6. The method of claim 1, further comprising:
utilizing the configuration data of the unique resource and a stored prompt template to generate a generic prompt.
7. The method of claim 6, further comprising:
providing the generic prompt to a first language model to generate a specific prompt; and
providing the specific prompt to a second language model to generate a specific response.
8. The method of claim 7, further comprising:
utilizing the specific response to generate the code object.
9. The method of claim 8, further comprising:
deploying a plurality of resources in the another cloud computing environment based on the generated code object.
10. A non-transitory computer-readable medium storing a set of instructions for generating a code object from a resource in a cloud computing environment for an infrastructure as code (IaC) platform, the set of instructions comprising:
one or more instructions that, when executed by one or more processors of a device, cause the device to:
access an application programming interface (API) of a cloud computing environment;
send an API request to receive data pertaining to a plurality of resources deployed in the cloud computing environment;
detect configuration data of a unique resource of the plurality of resources in the received data;
generate a code object based on a detected configuration data; and
deploy a resource in another cloud computing environment based on the generated code object.
11. A system for generating a code object from a resource in a cloud computing environment for an infrastructure as code (IaC) platform comprising:
one or more processors configured to:
access an application programming interface (API) of a cloud computing environment;
send an API request to receive data pertaining to a plurality of resources deployed in the cloud computing environment;
detect configuration data of a unique resource of the plurality of resources in the received data;
generate a code object based on a detected configuration data; and
deploy a resource in another cloud computing environment based on the generated code object.
12. The system of claim 11, wherein the one or more processors are further configured to:
access a cloud computing environment based on sending a request to the API.

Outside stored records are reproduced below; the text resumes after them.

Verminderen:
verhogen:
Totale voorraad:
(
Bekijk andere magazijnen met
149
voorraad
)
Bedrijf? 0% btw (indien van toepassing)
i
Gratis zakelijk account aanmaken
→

13. The system of claim 11, wherein the one or more processors are further configured to:
generate a request to the API, wherein the request includes an identifier of a resource deployed in the cloud computing environment.

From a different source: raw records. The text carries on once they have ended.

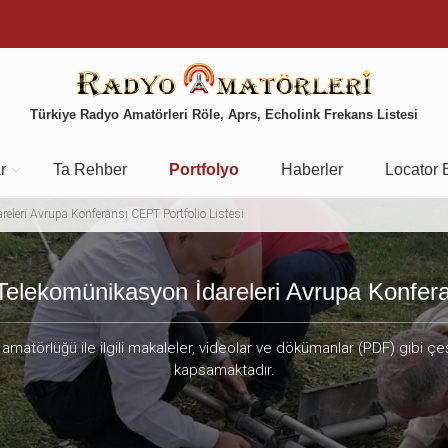
Türkiye Radyo Amatörleri Röle, Aprs, Echolink Frekans Listesi
r
Ta Rehber
Portfolyo
Haberler
Locator 
eleri Avrupa Konferansı CEPT Portfolio Listesi
Telekomünikasyon İdareleri Avrupa Konfe
amatörlüğü ile ilgili makaleler, videolar ve dökümanlar (PDF) gibi çeş
kapsamaktadır.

14. The system of claim 13, wherein the one or more processors are further configured to:
collect, extracting, and parsing a generated response from the API to detect configuration data.
15. The system of claim 14, wherein the one or more processors are further configured to:
receive a response from the API, including any one of: an identification of a resource, a data source, an infrastructure as code status of a resource, a location of a resource, a configuration property of a resource, a tag of a resource, a timestamp, and any combination thereof.

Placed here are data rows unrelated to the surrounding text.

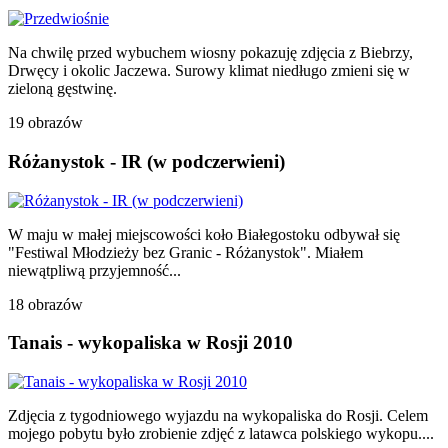
Na chwilę przed wybuchem wiosny pokazuję zdjęcia z Biebrzy,
Drwęcy i okolic Jaczewa. Surowy klimat niedługo zmieni się w
zieloną gęstwinę.
19 obrazów
Różanystok - IR (w podczerwieni)
W maju w małej miejscowości koło Białegostoku odbywał się
"Festiwal Młodzieży bez Granic - Różanystok". Miałem
niewątpliwą przyjemność...
18 obrazów
Tanais - wykopaliska w Rosji 2010
Zdjęcia z tygodniowego wyjazdu na wykopaliska do Rosji. Celem
mojego pobytu było zrobienie zdjęć z latawca polskiego wykopu....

16. The system of claim 11, wherein the one or more processors are further configured to:
utilize the configuration data of the unique resource and a stored prompt template to generate a generic prompt.
17. The system of claim 16, wherein the one or more processors are further configured to:
provide the generic prompt to a first language model to generate a specific prompt; and
provide the specific prompt to a second language model to generate a specific response.
18. The system of claim 17, wherein the one or more processors are further configured to:
utilize the specific response to generate the code object.
19. The system of claim 18, wherein the one or more processors are further configured to:
deploy a plurality of resources in the another cloud computing environment based on the generated code object.